Architecture does have an impact on the effectiveness of purpose-built health facilities, with researchers finding that patients and staff have identified practical shortcomings in a mother-baby psychiatric unit.
Professor Damien Riggs, ARC Future Fellow from the College of Education, Psychology and Social Work at Flinders University, is part of a research team that has conducted interviews in a South Australian facility and observed how it functions.
Their findings, which identify problems in how staff, patients and their families use and respond to the facility, will be the basis of a book, due to be completed this year and released in 2020.
"Our findings highlight disparity that exists between the architecture and function of a purpose-built health facility," says Professor Riggs.
While the researchers acknowledge that consultations do occur before construction, they believe architects may not be asking the right questions of specific health facility end users.
"It is important to ask both staff and patients about how the facilities will be used."
The researchers' findings - built around post-occupancy evaluations – identified problems about privacy and movement throughout the purpose-built unit.
Staff expressed concern about the layout, adequate sight lines and surveillance within the psychiatric unit.
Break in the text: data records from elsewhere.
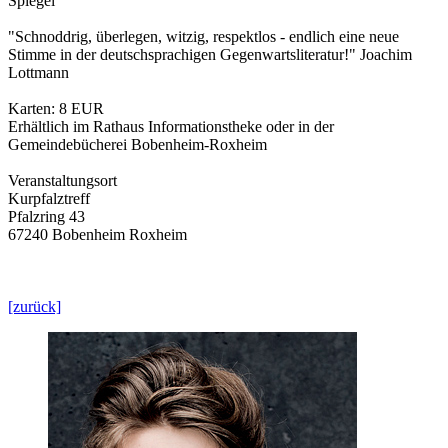
Spiegel
"Schnoddrig, überlegen, witzig, respektlos - endlich eine neue
Stimme in der deutschsprachigen Gegenwartsliteratur!" Joachim
Lottmann
Karten: 8 EUR
Erhältlich im Rathaus Informationstheke oder in der
Gemeindebücherei Bobenheim-Roxheim
Veranstaltungsort
Kurpfalztreff
Pfalzring 43
67240 Bobenheim Roxheim
[zurück]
"Overall, the facility is aesthetically very pleasing, and one interviewee described it as looking more like a hotel than a hospital - but the problems relate to specifics about how the space functions," says Professor Riggs.
This includes appropriate gender considerations of specific facilities.
"We spoke with architects who are predominantly men, designing facilities that are primarily used by women," says Professor Riggs.
"It's clearly a sticking point, because the resulting facilities are designed as gender neutral spaces, but in the case of a mother-baby psychiatric unit, that doesn't produce ideal outcomes for the people who stay and work in that unit."
The reason to publish a book about the findings rather than a report or article is that the research team has previously examined the function and efficiency of a purpose-built mental health facility, and found that patients and staff there identified many of the same shortcomings identified in the purpose-built mother baby psychiatric unit.
Professor Riggs says the book can serve as a guide for significant improvement in the functionality of purpose-built health facilities - both in the improved design of future specialised medical facilities, and with retrofitting existing structures so that they best suit the needs of staff and patients.